Folha de S. Paulo


Análise

Versolato foi 'desperdiçado' pela montanha-russa do mercado

São raríssimos os estilistas brasileiros que conseguiram espaço no cenário internacional e, além disso, transferiram para as roupas propostas uniformes, ainda que mal recebidas pela crítica ou pelos clientes, sem as mudanças bruscas de seis em seis meses criadas para movimentar o mercado.

"[Ocimar Versolato, morto na sexta-feira]":http://www1.folha.uol.com.br/ilustrada/2017/12/1942042-morre-o-estilista-ocimar-versolato-aos-56-anos.shtml(8), em São Paulo, após sofrer um aneurisma cerebral, foi desses estilistas que não fazia concessões. A passagem pela Lanvin, embora esquecida na biografia da marca, fez do Brasil um nome a ser olhado com atenção.

Ao lado de Francisco Costa, ex-Calvin Klein, Pedro Lourenço, ex-La Perla, e Gustavo Lins —que angariou fama nas semanas de alta-costura da França—, ele foi o mais experiente de uma leva de estilistas reconhecidos nos anos 1990. Na mesma época, surgiram rebeldes como Alexandre Herchcovitch e Ronaldo Fraga, quebrando a constante de cópias do estilo europeu até então vinculadas à criação local.

Crítico ácido do que chamava de "breguice" dos estilistas brasileiros, muitas vezes suas declarações resvalavam no próprio complexo de inferioridade que apontava em seus colegas, a quem chamava de "copiadores".

Em entrevista à Folha, em 2009, quando se preparava para lançar uma linha de beleza após suas malfadadas incursões no varejo de moda, definiu parte dos estilistas nacionais como "caipiras", ainda que, a bem da verdade, sua moda não se distanciasse tanto da europeia.

A tesoura clássica do estilista, tido pela mídia especializada como o mais técnico dessa safra de designers, conquistou a clientela francesa e atrizes como Sonia Braga, uma de suas musas —e a quem vestiu para o filme "Tieta" (1996), de Cacá Diegues.

Toda a geração de modelos brasileiras com projeção internacional passaram pela passarela de Versolato, entre elas Shirley Mallmann, uma das primeiras supermodelos brasileiras, Marina Dias e Fernanda Tavares. Na lista também esteve a atriz Betty Lago (1955-2015), cuja presença em um desfile de 1995 marcou o retorno da ex-modelo aos desfiles.

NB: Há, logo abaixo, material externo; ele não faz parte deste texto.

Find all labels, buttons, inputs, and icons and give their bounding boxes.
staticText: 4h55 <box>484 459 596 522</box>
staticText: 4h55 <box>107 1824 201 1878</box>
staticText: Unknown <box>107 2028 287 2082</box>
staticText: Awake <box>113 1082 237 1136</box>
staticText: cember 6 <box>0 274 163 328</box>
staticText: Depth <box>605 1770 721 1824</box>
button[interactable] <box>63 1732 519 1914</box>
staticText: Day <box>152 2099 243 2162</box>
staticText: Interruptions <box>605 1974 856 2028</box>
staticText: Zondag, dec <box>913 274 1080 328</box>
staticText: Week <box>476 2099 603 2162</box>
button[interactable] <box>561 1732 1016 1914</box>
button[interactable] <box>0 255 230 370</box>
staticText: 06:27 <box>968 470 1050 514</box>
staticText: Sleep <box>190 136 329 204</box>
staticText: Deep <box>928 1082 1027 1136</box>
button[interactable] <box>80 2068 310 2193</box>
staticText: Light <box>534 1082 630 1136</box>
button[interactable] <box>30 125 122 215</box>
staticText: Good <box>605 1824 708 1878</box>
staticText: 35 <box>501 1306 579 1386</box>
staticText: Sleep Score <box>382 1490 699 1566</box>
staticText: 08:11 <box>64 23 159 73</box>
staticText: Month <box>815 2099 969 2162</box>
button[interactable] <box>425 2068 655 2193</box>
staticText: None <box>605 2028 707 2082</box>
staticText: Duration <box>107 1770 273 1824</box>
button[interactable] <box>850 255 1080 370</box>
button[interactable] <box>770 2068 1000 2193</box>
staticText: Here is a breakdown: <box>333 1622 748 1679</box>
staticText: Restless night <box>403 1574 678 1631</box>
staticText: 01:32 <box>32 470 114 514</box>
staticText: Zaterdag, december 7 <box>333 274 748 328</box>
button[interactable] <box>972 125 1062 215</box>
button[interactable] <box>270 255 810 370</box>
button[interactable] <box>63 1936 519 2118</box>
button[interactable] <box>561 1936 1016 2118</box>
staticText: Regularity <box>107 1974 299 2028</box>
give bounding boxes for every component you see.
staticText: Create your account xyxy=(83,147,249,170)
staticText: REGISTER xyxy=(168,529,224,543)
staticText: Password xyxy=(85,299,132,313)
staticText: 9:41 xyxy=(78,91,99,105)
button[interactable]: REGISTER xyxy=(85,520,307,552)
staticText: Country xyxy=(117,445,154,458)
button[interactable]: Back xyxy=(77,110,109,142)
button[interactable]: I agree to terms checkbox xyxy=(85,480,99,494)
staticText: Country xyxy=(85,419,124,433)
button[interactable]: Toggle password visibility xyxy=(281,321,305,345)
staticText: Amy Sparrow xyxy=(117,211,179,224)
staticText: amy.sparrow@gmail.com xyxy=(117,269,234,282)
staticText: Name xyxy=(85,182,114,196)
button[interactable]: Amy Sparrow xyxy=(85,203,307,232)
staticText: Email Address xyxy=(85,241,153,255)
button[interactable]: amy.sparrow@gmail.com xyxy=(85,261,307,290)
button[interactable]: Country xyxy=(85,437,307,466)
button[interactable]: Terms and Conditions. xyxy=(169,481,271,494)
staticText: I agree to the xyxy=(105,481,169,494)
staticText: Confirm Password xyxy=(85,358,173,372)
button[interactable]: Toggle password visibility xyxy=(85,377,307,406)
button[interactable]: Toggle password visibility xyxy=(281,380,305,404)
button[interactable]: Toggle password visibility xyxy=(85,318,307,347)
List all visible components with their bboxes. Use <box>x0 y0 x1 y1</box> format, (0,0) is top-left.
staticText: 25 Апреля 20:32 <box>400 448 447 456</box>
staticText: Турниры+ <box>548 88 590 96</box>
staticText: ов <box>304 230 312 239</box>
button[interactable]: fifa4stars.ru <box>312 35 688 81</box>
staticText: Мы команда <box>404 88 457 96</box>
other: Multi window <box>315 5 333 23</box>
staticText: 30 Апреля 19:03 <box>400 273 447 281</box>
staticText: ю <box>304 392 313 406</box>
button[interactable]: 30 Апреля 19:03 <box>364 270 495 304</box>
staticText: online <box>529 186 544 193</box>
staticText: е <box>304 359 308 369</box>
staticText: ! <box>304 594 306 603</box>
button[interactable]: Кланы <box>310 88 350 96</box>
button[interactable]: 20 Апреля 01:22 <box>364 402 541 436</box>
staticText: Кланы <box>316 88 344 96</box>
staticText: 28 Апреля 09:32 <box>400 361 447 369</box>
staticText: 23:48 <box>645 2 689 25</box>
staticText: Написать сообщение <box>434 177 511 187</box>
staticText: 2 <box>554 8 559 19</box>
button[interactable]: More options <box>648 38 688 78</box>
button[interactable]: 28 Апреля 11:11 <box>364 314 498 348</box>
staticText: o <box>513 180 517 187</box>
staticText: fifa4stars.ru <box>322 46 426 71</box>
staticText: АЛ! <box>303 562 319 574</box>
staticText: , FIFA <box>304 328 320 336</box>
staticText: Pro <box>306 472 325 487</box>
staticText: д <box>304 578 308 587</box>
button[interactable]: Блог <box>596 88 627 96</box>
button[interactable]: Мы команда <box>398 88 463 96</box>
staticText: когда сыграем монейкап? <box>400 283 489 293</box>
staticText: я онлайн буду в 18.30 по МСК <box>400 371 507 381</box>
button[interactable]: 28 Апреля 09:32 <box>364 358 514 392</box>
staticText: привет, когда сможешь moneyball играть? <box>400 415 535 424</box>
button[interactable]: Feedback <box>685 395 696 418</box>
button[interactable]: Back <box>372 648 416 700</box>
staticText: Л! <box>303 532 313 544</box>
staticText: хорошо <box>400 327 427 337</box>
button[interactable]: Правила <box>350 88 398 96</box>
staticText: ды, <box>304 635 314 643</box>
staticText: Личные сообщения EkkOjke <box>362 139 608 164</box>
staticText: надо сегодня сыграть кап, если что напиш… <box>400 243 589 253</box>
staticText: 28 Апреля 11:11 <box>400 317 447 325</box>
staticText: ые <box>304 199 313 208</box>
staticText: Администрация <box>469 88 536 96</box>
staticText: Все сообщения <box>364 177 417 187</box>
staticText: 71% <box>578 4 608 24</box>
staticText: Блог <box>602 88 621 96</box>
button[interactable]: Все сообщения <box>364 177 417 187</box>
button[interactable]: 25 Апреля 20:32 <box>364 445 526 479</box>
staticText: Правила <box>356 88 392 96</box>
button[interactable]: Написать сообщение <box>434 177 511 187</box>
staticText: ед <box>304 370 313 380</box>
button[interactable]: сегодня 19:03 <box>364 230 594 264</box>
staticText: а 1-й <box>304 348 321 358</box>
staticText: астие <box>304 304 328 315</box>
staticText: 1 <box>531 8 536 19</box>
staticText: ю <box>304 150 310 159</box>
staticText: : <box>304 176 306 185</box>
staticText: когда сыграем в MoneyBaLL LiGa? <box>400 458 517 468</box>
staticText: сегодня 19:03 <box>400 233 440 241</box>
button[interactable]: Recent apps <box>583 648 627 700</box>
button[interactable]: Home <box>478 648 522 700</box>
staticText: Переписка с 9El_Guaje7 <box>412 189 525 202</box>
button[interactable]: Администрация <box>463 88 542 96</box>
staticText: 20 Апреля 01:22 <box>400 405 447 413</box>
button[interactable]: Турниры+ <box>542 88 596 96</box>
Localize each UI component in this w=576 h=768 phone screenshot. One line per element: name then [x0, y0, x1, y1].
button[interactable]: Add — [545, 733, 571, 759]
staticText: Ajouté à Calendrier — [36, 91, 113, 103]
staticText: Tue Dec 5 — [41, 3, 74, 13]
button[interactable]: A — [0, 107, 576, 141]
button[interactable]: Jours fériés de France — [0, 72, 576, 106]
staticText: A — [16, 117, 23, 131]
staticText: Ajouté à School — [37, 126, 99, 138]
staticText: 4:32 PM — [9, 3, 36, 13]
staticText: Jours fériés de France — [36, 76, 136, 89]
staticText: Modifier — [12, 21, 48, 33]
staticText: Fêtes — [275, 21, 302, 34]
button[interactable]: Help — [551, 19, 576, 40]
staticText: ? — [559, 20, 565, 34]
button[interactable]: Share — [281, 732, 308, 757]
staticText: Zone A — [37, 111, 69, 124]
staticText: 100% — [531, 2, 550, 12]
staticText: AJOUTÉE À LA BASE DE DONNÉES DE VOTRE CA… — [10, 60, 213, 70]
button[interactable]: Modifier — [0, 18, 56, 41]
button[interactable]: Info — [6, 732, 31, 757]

As cartelas enxutas, o uso comedido de assimetrias e silhuetas esguias bem definidas na cintura e no busto, pontuaram boa parte de seu legado para a história da costura brasileira.

Foi também um dos primeiros designers a abrir uma segunda linha, mais casual, dentro de sua grife homonima. A O.V. Sport satisfazia um público que não podia pagar as dezenas de milhares de reais num vestido de festa assinado por ele, mas que podia gastar centenas em uma calça jeans. No início dos 2000, as crifras eram bem acima da média para o mercado balançado por crises e mudanças de planos econômicos, fatores que restringiram sua moda à elite entorpecida com a então recente abertura das importações.

O tíquete médio da roupa de Versolato concorria, no Brasil, com o das etiquetas internacionais. A expressão "o que vem de fora é melhor", usada por ele para definir o complexo de viralatismo brasileiro, acabou afetando os lucros de suas suntuosas lojas no Rio e em São Paulo.

O desejo de criar liberto de pressões e o espírito inquieto foram a dádiva e a desgraça de Versolato. Belas roupas precisam de vitrine, e ele não conseguiu seguir com os negócios por falta de tato comercial e pelos problemas judiciais com os ex-sócios no país, virando outro triste exemplo brasileiro de "gênio criativo" desperdiçado pela montanha-russa do mercado de moda nacional.